L’article 13 crée un pouvoir de suspension d’urgence par le Préfet à l’égard des encadrants et organisateurs au sein des structures d’accueil collectives de mineurs informelles ou non réglementées. Toutefois, le texte issu de la commission limite cette mesure conservatoire à un délai maximal de six mois.
Or, comme l’ont souligné plusieurs auditions de magistrats et de professionnels de terrain, un tel délai est fréquemment insuffisant au regard de la réalité du temps de l’enquête pénale.

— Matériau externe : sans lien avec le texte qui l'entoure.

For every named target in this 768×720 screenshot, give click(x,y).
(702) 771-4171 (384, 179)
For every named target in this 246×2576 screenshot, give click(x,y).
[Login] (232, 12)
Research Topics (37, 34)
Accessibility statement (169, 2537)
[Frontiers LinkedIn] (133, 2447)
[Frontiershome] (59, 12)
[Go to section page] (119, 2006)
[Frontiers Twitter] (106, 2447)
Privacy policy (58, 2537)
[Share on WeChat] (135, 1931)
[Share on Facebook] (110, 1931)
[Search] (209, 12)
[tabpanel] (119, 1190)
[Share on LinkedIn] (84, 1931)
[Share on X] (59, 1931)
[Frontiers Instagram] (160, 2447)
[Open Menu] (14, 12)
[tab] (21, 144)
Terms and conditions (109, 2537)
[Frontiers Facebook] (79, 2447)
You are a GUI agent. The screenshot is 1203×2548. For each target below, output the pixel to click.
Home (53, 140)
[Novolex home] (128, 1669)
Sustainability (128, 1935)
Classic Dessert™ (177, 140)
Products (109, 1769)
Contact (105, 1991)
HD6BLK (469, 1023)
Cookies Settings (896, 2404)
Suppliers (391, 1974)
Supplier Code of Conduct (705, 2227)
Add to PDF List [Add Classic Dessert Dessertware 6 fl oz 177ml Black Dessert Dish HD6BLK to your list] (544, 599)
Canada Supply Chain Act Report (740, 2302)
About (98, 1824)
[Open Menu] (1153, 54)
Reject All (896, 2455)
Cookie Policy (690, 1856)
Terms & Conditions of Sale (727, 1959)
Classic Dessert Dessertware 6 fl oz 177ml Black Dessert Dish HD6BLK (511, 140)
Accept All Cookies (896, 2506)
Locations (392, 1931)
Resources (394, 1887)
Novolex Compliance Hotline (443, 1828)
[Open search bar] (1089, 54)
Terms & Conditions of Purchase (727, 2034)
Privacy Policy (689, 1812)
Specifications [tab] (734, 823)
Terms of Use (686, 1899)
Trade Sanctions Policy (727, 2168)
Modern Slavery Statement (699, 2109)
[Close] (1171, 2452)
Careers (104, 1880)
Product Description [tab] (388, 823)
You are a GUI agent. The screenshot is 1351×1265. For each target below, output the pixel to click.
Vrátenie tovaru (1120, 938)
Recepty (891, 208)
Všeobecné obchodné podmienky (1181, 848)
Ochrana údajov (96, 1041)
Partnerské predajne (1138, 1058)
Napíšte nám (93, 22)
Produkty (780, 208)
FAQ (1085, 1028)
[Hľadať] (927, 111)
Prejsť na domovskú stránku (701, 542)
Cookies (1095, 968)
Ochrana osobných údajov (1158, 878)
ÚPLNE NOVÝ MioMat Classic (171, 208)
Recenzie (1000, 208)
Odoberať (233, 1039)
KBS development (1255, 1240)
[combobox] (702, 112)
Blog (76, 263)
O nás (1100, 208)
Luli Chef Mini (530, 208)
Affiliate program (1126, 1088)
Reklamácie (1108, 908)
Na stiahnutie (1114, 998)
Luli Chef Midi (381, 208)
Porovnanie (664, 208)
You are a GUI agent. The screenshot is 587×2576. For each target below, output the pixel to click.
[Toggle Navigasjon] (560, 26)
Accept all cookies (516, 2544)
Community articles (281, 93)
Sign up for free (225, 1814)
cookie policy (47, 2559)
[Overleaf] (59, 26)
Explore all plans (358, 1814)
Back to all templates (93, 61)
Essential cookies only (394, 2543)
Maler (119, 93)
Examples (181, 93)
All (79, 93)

Lorsqu’un signalement sérieux pour des violences ou des atteintes sexuelles vise un encadrant, les investigations complexes menées par les services de police (auditions de mineurs, examens médicaux, expertises numériques) prennent régulièrement plus d’un semestre avant de déboucher sur des poursuites officielles ou une garde à vue.
Forcer la fin de la suspension administrative et le retour potentiel d’un suspect au contact des enfants au bout de seulement six mois, par simple épuisement du délai légal, constituerait une faille de sécurité majeure et inacceptable.
Le présent amendement propose donc de porter la durée maximale de cette suspension administrative d’urgence à douze mois, afin de sanctuariser le temps nécessaire aux enquêtes judiciaires et de garantir le maintien hors d’état de nuire des profils fortement suspects.